I was looking for a dessert recipe to try out for a party, and I don't have anything like the spatula you used to fold the creme mixtures together. I have a ton of stuff, but I want one JUST like that. I don't particularly like buying online, so if you know a store I can get it from, that would be the best. If I can't buy it in stores, or you don't know where, than go ahead and give me a website. Thanks for your help!
While this is a great subject, preserving fruit isn't currently on our production list. We have many other foundational lessons to focus on at the moment that are part of a typical professional culinary curriculum. That's the great thing about cooking - the teaching and learning will never really end. In the meantime, if you find a great resource (site or book, etc.) feel free to post it here for other students. Cheers!
I have made this panna cotta 4 times in the last 2 weeks and each time I have used gelatine sheets or leaves (I was out of the powdered at the time). The ratio of gelatine that worked best for this recipe was 3 sheets (or 1/2 package or 5 g of the Dr.Oetker brand gelatine sheets).

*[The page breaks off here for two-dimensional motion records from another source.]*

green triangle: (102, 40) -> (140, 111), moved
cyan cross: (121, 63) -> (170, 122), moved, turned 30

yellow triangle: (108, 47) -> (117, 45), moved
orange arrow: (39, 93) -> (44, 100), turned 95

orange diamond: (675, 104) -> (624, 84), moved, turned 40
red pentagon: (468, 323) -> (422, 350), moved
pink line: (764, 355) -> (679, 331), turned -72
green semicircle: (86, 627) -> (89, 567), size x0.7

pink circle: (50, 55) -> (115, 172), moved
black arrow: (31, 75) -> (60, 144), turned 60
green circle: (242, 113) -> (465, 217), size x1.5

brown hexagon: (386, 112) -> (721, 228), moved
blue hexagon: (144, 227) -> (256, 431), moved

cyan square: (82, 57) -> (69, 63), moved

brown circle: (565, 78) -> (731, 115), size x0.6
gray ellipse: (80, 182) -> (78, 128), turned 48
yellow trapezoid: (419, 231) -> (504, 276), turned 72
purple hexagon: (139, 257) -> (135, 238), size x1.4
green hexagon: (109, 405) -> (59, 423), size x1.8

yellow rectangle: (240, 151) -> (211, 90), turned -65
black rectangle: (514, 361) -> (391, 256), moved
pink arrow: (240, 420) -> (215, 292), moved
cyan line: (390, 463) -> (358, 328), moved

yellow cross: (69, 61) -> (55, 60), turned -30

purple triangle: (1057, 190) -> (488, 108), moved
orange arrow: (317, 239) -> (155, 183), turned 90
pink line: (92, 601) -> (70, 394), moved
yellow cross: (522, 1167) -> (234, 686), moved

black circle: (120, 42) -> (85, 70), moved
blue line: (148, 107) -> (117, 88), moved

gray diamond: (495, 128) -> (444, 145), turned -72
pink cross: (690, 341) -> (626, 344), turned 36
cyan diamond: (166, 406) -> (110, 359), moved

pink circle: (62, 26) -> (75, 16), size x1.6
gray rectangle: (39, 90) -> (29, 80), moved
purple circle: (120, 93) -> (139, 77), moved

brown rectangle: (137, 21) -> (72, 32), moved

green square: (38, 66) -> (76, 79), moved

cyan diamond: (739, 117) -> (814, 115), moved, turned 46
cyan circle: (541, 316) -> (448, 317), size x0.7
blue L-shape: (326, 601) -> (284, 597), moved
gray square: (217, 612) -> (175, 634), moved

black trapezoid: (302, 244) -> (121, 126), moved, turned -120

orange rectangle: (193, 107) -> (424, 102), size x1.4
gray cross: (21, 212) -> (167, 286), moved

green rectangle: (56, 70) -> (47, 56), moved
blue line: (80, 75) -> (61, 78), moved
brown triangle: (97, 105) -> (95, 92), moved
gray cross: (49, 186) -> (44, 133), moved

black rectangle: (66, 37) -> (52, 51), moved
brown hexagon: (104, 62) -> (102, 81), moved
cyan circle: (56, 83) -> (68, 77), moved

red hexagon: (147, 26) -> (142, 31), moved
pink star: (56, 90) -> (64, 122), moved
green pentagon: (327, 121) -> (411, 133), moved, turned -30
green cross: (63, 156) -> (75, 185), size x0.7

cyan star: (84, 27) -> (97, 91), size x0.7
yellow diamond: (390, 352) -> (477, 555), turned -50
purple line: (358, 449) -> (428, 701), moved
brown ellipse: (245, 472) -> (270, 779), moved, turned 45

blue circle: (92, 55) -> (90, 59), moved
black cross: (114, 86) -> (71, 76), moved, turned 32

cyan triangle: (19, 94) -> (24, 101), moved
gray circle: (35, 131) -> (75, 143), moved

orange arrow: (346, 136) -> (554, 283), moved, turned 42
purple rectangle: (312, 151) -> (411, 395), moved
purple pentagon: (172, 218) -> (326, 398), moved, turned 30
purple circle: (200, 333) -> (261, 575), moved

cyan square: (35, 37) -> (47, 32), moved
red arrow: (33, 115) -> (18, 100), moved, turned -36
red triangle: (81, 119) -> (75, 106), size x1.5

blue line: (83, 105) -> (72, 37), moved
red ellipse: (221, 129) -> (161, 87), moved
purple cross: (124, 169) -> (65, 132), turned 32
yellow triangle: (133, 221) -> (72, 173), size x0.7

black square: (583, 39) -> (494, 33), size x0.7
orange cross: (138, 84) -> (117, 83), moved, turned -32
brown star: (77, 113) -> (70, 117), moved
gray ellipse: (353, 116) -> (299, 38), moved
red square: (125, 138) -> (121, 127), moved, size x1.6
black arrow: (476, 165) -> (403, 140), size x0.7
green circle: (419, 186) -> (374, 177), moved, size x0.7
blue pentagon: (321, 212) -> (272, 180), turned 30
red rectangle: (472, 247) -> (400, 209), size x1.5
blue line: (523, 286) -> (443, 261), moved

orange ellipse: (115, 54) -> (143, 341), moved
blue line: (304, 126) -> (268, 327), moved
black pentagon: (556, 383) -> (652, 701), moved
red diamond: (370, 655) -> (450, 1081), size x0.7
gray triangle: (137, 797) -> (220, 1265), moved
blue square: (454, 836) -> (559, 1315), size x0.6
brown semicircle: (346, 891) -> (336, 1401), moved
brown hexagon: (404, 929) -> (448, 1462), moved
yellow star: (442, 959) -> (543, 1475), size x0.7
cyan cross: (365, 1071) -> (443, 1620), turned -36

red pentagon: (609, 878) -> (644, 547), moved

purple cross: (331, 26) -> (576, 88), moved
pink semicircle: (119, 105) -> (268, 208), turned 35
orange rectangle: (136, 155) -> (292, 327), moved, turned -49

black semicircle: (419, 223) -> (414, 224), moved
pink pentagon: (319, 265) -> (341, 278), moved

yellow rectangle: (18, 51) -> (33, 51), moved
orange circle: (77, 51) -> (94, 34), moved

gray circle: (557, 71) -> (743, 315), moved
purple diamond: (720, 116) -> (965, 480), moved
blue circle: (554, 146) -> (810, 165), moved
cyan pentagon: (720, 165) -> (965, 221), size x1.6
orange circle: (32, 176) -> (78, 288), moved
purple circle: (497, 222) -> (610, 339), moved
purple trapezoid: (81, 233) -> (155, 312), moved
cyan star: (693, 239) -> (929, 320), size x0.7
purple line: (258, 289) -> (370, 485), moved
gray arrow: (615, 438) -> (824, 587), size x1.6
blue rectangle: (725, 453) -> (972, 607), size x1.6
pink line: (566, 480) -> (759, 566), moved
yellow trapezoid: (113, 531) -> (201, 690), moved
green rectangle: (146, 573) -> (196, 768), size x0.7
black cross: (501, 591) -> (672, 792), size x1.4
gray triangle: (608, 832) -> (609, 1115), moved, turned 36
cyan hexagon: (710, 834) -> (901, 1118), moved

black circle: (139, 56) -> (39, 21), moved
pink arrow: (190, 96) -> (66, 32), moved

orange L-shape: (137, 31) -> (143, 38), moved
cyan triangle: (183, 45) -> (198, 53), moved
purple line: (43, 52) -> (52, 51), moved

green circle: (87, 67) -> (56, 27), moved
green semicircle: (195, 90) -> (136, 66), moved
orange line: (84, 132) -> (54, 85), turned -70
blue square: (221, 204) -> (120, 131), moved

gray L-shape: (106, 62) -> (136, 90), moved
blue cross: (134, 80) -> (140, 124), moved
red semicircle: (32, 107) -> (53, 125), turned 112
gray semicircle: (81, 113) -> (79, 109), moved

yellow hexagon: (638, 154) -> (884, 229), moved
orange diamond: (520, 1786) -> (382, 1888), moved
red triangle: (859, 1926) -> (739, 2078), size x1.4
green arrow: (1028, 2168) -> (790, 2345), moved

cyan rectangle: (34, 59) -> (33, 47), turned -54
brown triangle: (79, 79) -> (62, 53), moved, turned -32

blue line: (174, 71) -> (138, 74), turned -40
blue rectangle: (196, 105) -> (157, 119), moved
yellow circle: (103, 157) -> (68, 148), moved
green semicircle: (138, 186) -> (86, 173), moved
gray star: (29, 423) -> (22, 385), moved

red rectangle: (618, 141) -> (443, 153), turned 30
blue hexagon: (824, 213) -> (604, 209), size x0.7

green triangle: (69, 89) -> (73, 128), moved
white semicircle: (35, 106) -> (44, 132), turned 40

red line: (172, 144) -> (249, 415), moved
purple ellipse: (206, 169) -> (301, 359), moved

I have to admit that I find the sheets easier to work with. To do this, first soften them in cold water for about 5 minutes. Once softened, add them to the hot cream and they will dissolve instantly. As per the recipe, strain the cream into a bowl and let the mixture cool to room temperature. Usually I am in a hurry, so I place the bowl over another bowl of ice water, to speed up the process, but make sure to stir this or the liquid will start to set unevenly. Once cool, add the sour cream to the slightly thickened cream mixture. Whip up the remaining cream and simply fold that into the thickened mixture.
To serve, I ladled the panna cotta into little mason jars like these. One recipe makes 7 small mason jars, which is just enough to feel satisfied but not overly full. Serving the dessert in these types of jars is not only super cute, it also makes serving them extremely easy as you do not have to unmold the panna cotta, which is nice. I just add a few spoonfuls of compote on-top. Lately, I have been making a blackberry and raspberry compote to go with them. Yum!
Hi I am new to Rouxbe but I saw this recipe for stone fruit so since I have a ton of plums to harvest it is a must. I will keep you updated on my success. Have you any way to search for just plum recipes? I need to start doing everything I can with this abundance LOL. Happy Summer 2012 and Thank you to Farestart Cooking program and Steve at Rouxbe for this membership.
To search on Rouxbe, simply type what you are looking for in the search field (at the top right of any page). In this case, we do not have a lot of "plum" specific recipes. But I did a quick search for "plum recipes" online and found many delicious looking plum recipes. Good luck!
The variations on panna cotta are literally endless—from different flavor profile with the aromatics used, to the different liquids and creams used to make them. This is where the internet is your friend. Try searching the for things like "panna cotta recipes", "panna cotta variations", or even "panna cotta + creole cream cheese" (which I have not heard of, but it sounds interesting). Hope that helps to steer you in the right direction. Cheers!